# Wie bringe ich eine PDF-Datei in den Windows Movie Maker



## Patrick2010 (13. Dezember 2007)

Hallo,
ich habe mir von dem neuen Film mit Al Gore:
"Die unbequeme Wahrheit" den Fleyer mit den "10 Dinge, die sie tun sollten" heruntergeladen und als Adobe Acrobat Dokument (PDF) gespeichert.


http://movies.uip.de/eineunbequemewahrheit/ait_live/downloads/

Nun will ich diese Datei in den Windwows Movie Maker der im PC vorinstalliert ist einfügen. 
Leider geht das in Windwows Vista nicht ohne einene Codec.
Folgende Meldung kommt:

_10dinge.pdf" kann nicht importiert werden, da der zur Wiedergabe der Datei erforderliche Codec nicht auf Ihrem Computer installiert ist. Wenn Sie bereits versucht haben, den Codec herunterzuladen und zu installieren, schließen Sie Windows Movie Maker und starten Sie das Programm neu, um anschließend erneut zu versuchen, die Datei zu importieren_.
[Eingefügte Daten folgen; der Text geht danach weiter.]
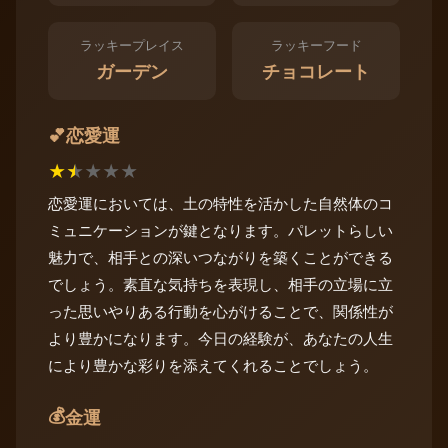
ラッキープレイス
ラッキーフード
ガーデン
チョコレート
恋愛運
💕
★
★
★
★
★
恋愛運においては、土の特性を活かした自然体のコ
ミュニケーションが鍵となります。パレットらしい
魅力で、相手との深いつながりを築くことができる
でしょう。素直な気持ちを表現し、相手の立場に立
った思いやりある行動を心がけることで、関係性が
より豊かになります。今日の経験が、あなたの人生
により豊かな彩りを添えてくれることでしょう。
💰
金運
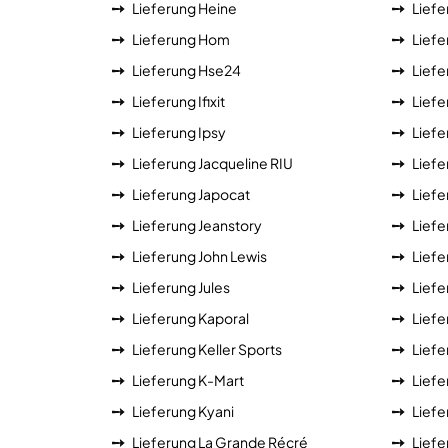
Lieferung Heine
Liefe
Lieferung Hom
Liefe
Lieferung Hse24
Lief
Lieferung Ifixit
Liefe
Lieferung Ipsy
Liefe
Lieferung Jacqueline RIU
Liefe
Lieferung Japocat
Liefe
Lieferung Jeanstory
Liefe
Lieferung John Lewis
Lief
Lieferung Jules
Liefe
Lieferung Kaporal
Liefe
Lieferung Keller Sports
Liefe
Lieferung K-Mart
Liefe
Lieferung Kyani
Liefe
Lieferung La Grande Récré
Liefe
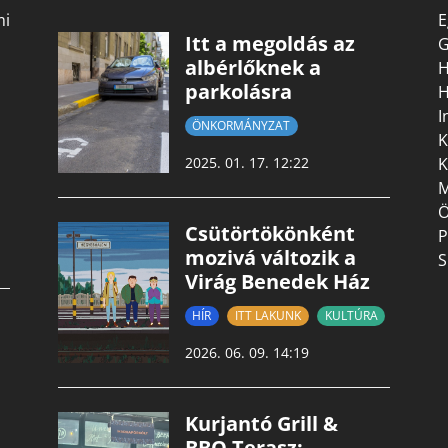
mi
E
Itt a megoldás az
G
albérlőknek a
H
parkolásra
H
I
ÖNKORMÁNYZAT
K
K
2025. 01. 17. 12:22
M
Ö
Csütörtökönként
P
mozivá változik a
S
Virág Benedek Ház
HÍR
ITT LAKUNK
KULTÚRA
2026. 06. 09. 14:19
Kurjantó Grill &
BBQ Terasz:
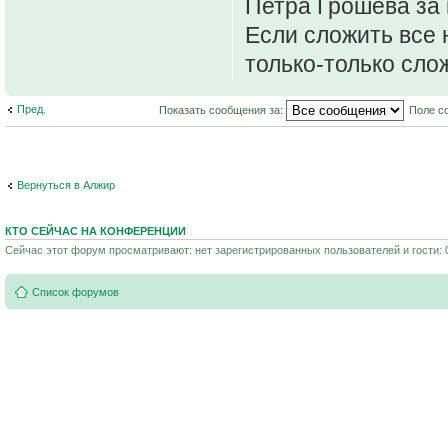
Петра Грошева за 
Если сложить все 
только-только сло
Пред.
Показать сообщения за:
Поле с
Вернуться в Алжир
КТО СЕЙЧАС НА КОНФЕРЕНЦИИ
Сейчас этот форум просматривают: нет зарегистрированных пользователей и гости: 
Список форумов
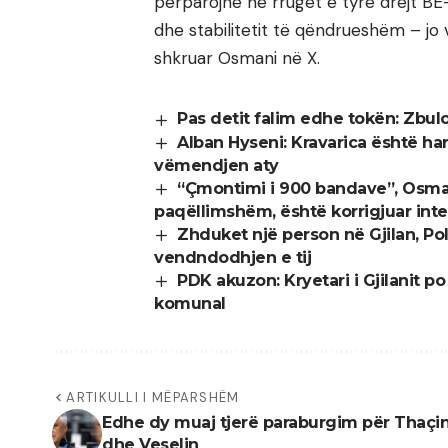
përparojnë në rrugët e tyre drejt BE-
dhe stabilitetit të qëndrueshëm – jo 
shkruar Osmani në X.
Pas detit falim edhe tokën: Zbul
Alban Hyseni: Kravarica është har
vëmendjen aty
“Çmontimi i 900 bandave”, Osma
paqëllimshëm, është korrigjuar inte
Zhduket një person në Gjilan, P
vendndodhjen e tij
PDK akuzon: Kryetari i Gjilanit 
komunal
ARTIKULLI I MËPARSHËM
Edhe dy muaj tjerë paraburgim për Thaçi
dhe Veselin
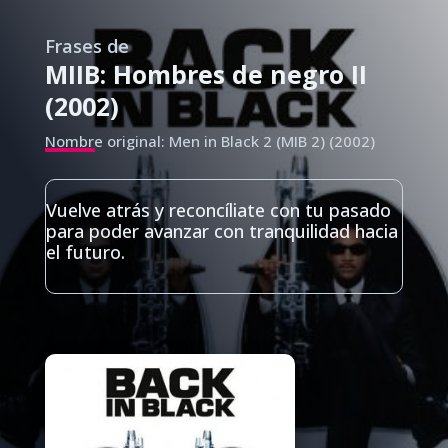
Frases de
MIIB: Hombres de negro II
(2002)
Nombre original: Men in Black 2 (MIB 2) (2002)
Vuelve atrás y reconcíliate con tu pasado
para poder avanzar con tranquilidad hacia
el futuro.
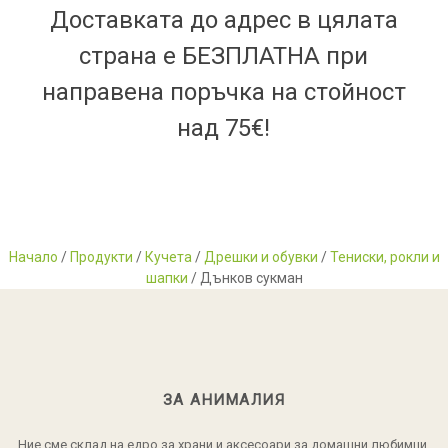
Доставката до адрес в цялата
страна е БЕЗПЛАТНА при
направена поръчка на стойност
над 75€!
Начало
/
Продукти
/
Кучета
/
Дрешки и обувки
/
Тениски, рокли и
шапки
/ Дънков сукман
ЗА АНИМАЛИЯ
Ние сме склад на едро за храни и аксесоари за домашни любимци.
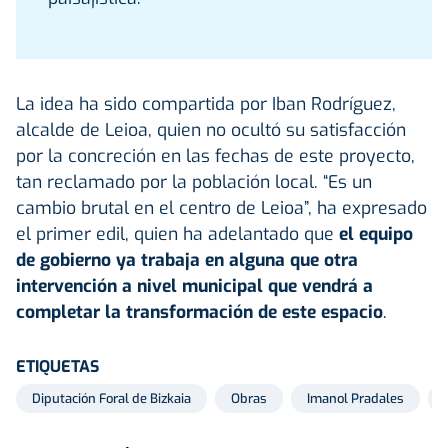
La idea ha sido compartida por Iban Rodríguez,
alcalde de Leioa, quien no ocultó su satisfacción
por la concreción en las fechas de este proyecto,
tan reclamado por la población local. “Es un
cambio brutal en el centro de Leioa”, ha expresado
el primer edil, quien ha adelantado que
el equipo
de gobierno ya trabaja en alguna que otra
intervención a nivel municipal que vendrá a
completar la transformación de este espacio
.
ETIQUETAS
Diputación Foral de Bizkaia
Obras
Imanol Pradales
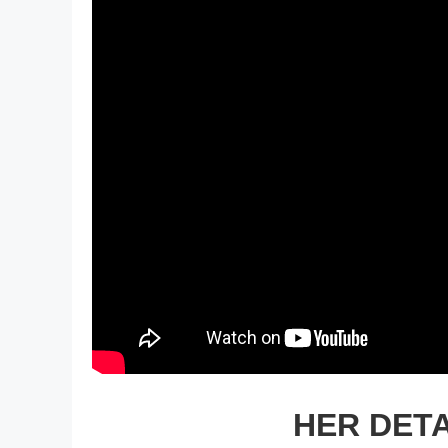
HER DETA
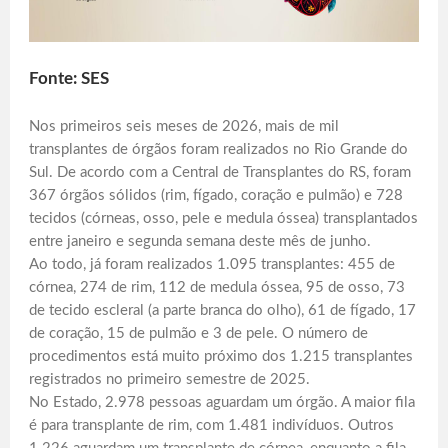
Fonte: SES
Nos primeiros seis meses de 2026, mais de mil
transplantes de órgãos foram realizados no Rio Grande do
Sul. De acordo com a Central de Transplantes do RS, foram
367 órgãos sólidos (rim, fígado, coração e pulmão) e 728
tecidos (córneas, osso, pele e medula óssea) transplantados
entre janeiro e segunda semana deste mês de junho.
Ao todo, já foram realizados 1.095 transplantes: 455 de
córnea, 274 de rim, 112 de medula óssea, 95 de osso, 73
de tecido escleral (a parte branca do olho), 61 de fígado, 17
de coração, 15 de pulmão e 3 de pele. O número de
procedimentos está muito próximo dos 1.215 transplantes
registrados no primeiro semestre de 2025.
No Estado, 2.978 pessoas aguardam um órgão. A maior fila
é para transplante de rim, com 1.481 indivíduos. Outros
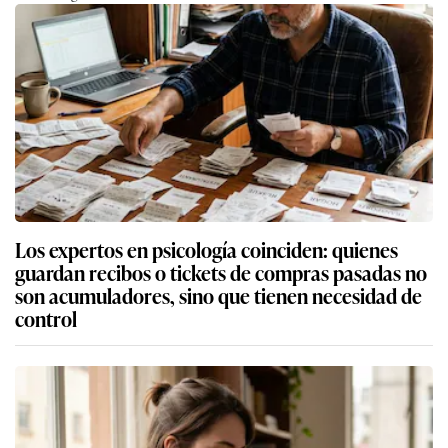
Los expertos en psicología coinciden: quienes
guardan recibos o tickets de compras pasadas no
son acumuladores, sino que tienen necesidad de
control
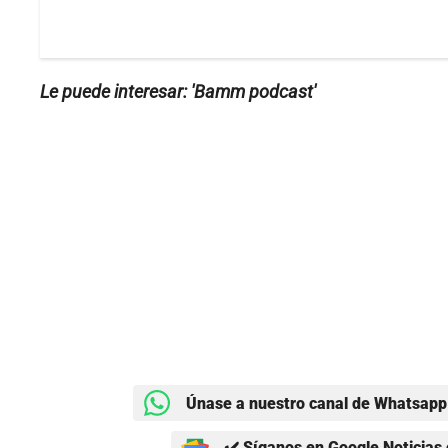
Le puede interesar: 'Bamm podcast'
Únase a nuestro canal de Whatsapp 
✔️ Síganos en Google Noticias 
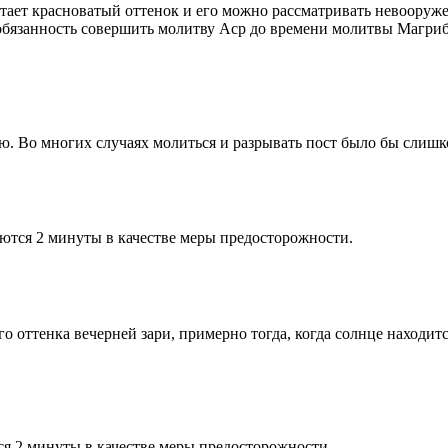
етает красноватый оттенок и его можно рассматривать невооруж
 обязанность совершить молитву Аср до времени молитвы Магриб
рю. Во многих случаях молиться и разрывать пост было бы слишк
ются 2 минуты в качестве меры предосторожности.
 оттенка вечерней зари, примерно тогда, когда солнце находитс
я 2 минуты в качестве меры предосторожности.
Kann mir jemand sagen, was das für ein Codec ist und wo ich mir den
sicher herunterladen kann?

Danke im voraus!
Viele Grüße


----------



## Eol_Ruin (14. Dezember 2007)

Ich glaube nicht das man dem Movie Maker den Import von PDF-Dateien beibringen kann - selbst über mögliche Plugins nicht.

Du kannst aber den Bildschirminhalt beim anzeigen des PDF abfotografieren und dann das Bild in den Movie Maker importieren.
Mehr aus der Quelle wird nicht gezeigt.